After transporting a cargo of convicts to Sydney Cove in 1809, the Boyd under Captain John Thompson sailed from Sydney in October that year. Aboard were around seventy passengers and crew, including a number of Maori, one a chief’s son named Te Ara. Thompson was keen to obtain some kauri spears to add to his cargo of seal skins, coal, lumber and whale oil. Te Ara recommended Whangaroa where his people lived and where he assured Thompson there were excellent stands of kauri.

The Boyd moored and Te Ara went to greet his kin after a long absence. The Maori came aboard the ship and relations were cordial at first, until Thompson took a small boat party ashore to search for spears. They never returned. The Whangaroa Maori clubbed and axed them all to death. The Maori then rowed out to the Boyd and began to massacre those aboard, dismembering the victims while a few survivors watched in horror from the rigging. 

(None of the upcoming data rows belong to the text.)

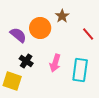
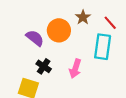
red line: (88, 34) -> (110, 23), moved
cyan rectangle: (80, 70) -> (103, 47), moved

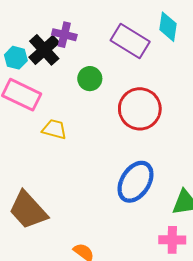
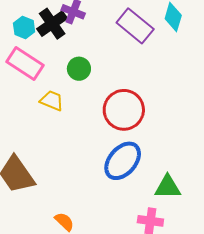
green circle: (90, 79) -> (79, 69), moved
red circle: (140, 109) -> (124, 110), moved

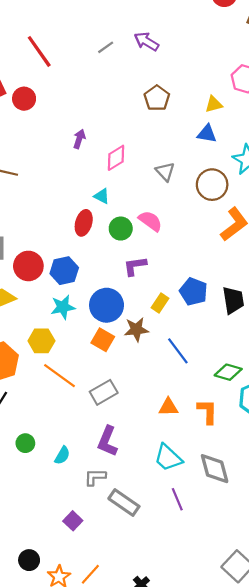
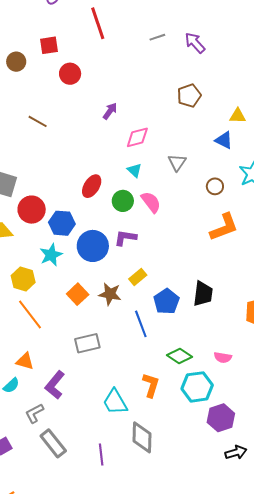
red circle: (24, 99) -> (70, 74), moved
brown circle: (212, 185) -> (215, 186), size x0.6
cyan triangle: (102, 196) -> (134, 170), moved
blue pentagon: (193, 292) -> (166, 301), moved
blue circle: (107, 305) -> (93, 246), moved
cyan star: (63, 307) -> (51, 255), turned -30
gray rectangle: (104, 392) -> (87, 343), moved
orange triangle: (168, 407) -> (25, 361), moved
cyan trapezoid: (168, 458) -> (115, 402), moved
gray L-shape: (95, 477) -> (34, 413), turned -45

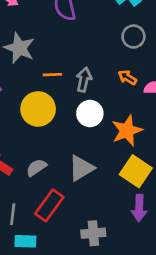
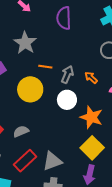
orange arrow: (127, 77) -> (91, 78), moved
orange star: (127, 131) -> (91, 117), turned 30
gray triangle: (81, 168) -> (52, 161), moved

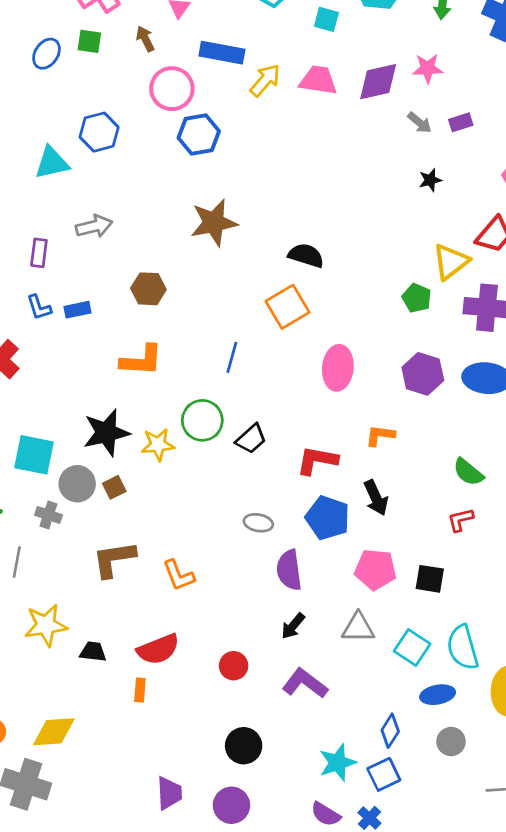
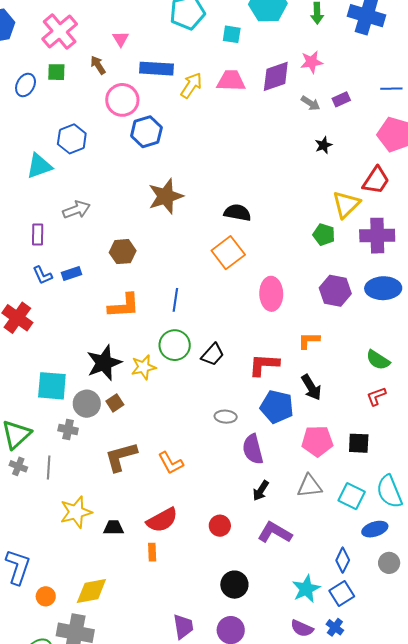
blue line: (232, 357) -> (175, 300), moved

At the end, only five of those aboard the ship escaped the butchery, aided by Te Pahi, a visiting Maori chief from the Bay of Islands apparently shocked at the scene.  One survivor was later killed, leaving Ann Morley and her baby, a two-year-old Betsey Boughton and cabin boy Thom Davies in dangerous captivity.

What caused such brutal events?

At some point before the Boyd reached Whangaroa, Te Ara was lashed to a capstan and either flogged or threatened this punishment by Captain Thompson for his refusal to work his passage. He protested that he was a chief’s son and should not be so basely punished but was mocked by the sailors and denied food. This was a loss of face among his people triggering an obligation to take revenge. [i] A dreadful vengeance it was.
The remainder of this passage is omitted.